Peru Five questions after the suicide of Alan Garcia

Peru: Five questions after Alan Garcia suicide


As the police entered his home and put him in custody, former Peruvian head of state Alan Garcia committed suicide. He was the subject of an extensive corruption investigation, along with three other former presidents.

In the early hours of Wednesday, April 17, police arrive at the home of the former head of state of Peru, Alan Garcia, in Lima. The 69 year old man sees them, goes to his room explaining that he will call his lawyer, and shoot himself in the temple, as told by the Peruvian newspaper La Republica, quoted by Courrier International.

Transferred immediately to a hospital in the capital, he died of his injuries during the day. Three days of national mourning were decreed by the government. The family, however, refused to accept state honors for the funeral, as is the custom for former presidents. Alan Garcia was under investigation for corruption conducted by the Peruvian justice for a year. Franceinfo takes stock of this affair, which spreads beyond Peru the political class of several Latin American countries.

Who was Alan Garcia?
Leader of the American Revolutionary People’s Alliance (APRA, Social Democrat), this lawyer by training was the youngest president of the Peruvian Republic, from 1985 to 1990, before being re-elected from 2006 to 2011. Between his two terms he fled to France until 2001, when his successor wanted to stop him.

What did justice reproach him for?
Alan Garcia was prosecuted for alleged money laundering in an investigation launched a year ago. He was notably suspected of receiving bribes from the Brazilian construction giant Odebrecht, to obtain the construction of the first subway of Lima. Odebrecht has recently admitted to paying bribes to two of the closest aides to the former head of state with accounts in Andorra, as reported by Le Monde.

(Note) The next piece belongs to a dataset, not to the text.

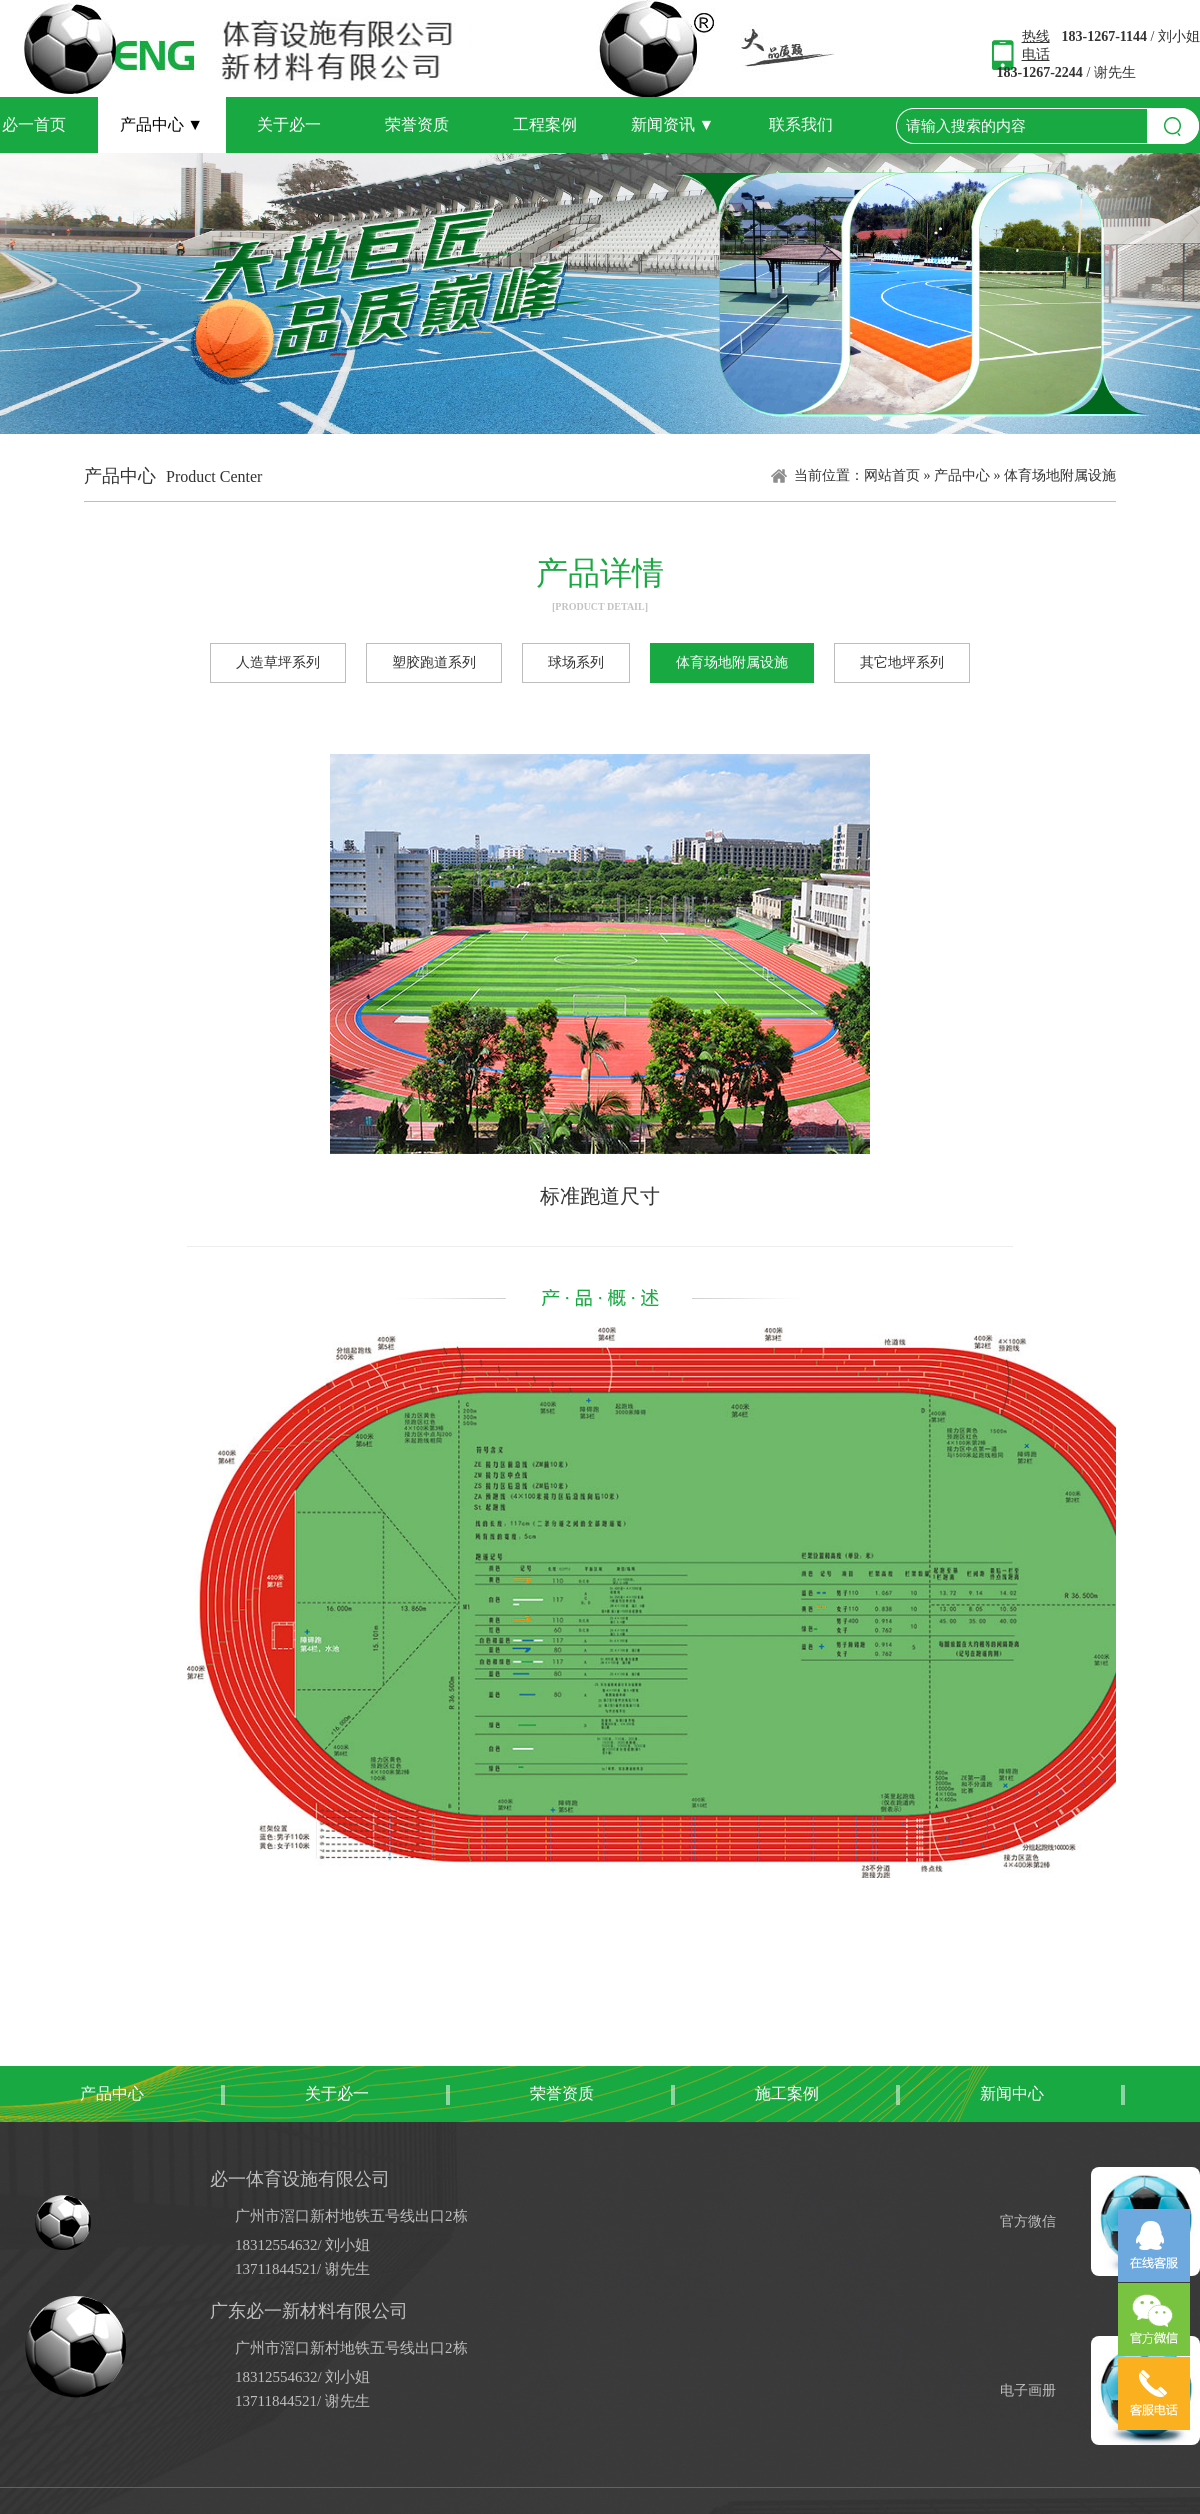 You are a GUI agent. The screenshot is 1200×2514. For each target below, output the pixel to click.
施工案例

What is the background of this survey in Peru?
Odebrecht’s actions are in fact linked to those of Brazilian oil giant Petrobras. Petrobras is at the heart of “Operation Lava Jato”, named after a sprawling anti-corruption investigation launched six years ago.

Odebreht is accused of distributing bribes in several Latin American countries (Peru, Brazil, Venezuela) and Africa to obtain tenders from Petrobras. According to the US Department of Justice, $ 788 million has been distributed by the Brazilian construction company for more than a decade. In Peru, Odebrecht acknowledged paying $ 29 million between 2005 and 2014 for lucrative contracts.

What was the defense of the former Peruvian president?
In recent weeks, Alan Garcia had defended himself from receiving bribes from Odebrecht. The day before his suicide, he had assured that he would not hide and not seek asylum. For the former head of state had tried several times in recent months to escape justice: he had already fled to Spain before the Peruvian justice ordered him to return to Lima. In November 2018, he requested diplomatic asylum from Uruguay, which had been refused. Its ban on leaving the territory was pronounced in stride.

Are other Peruvian leaders involved?
Alan Garcia is not the only Peruvian politician who was targeted. Three other former presidents, Alejandro Toledo (2001-2006), Ollanta Humala (2011-2016) and Pedro Pablo Kuczynski (2016-2018), are also in the crosshairs of justice in the same case Odebrecht. The first has been on the run since 2017 in the United States. President Humala, meanwhile, was placed in pre-trial detention and released nine months later.

A week before Alan Garcia’s suicide, 80-year-old Pedro Pablo Kuczynski was also detained on suspicion of corruption in the Odebrecht affair when he was Prime Minister of Alejandro Toledo. After the announcement of the suicide of his predecessor, he was admitted to intensive care in a clinic in Lima because of high blood pressure.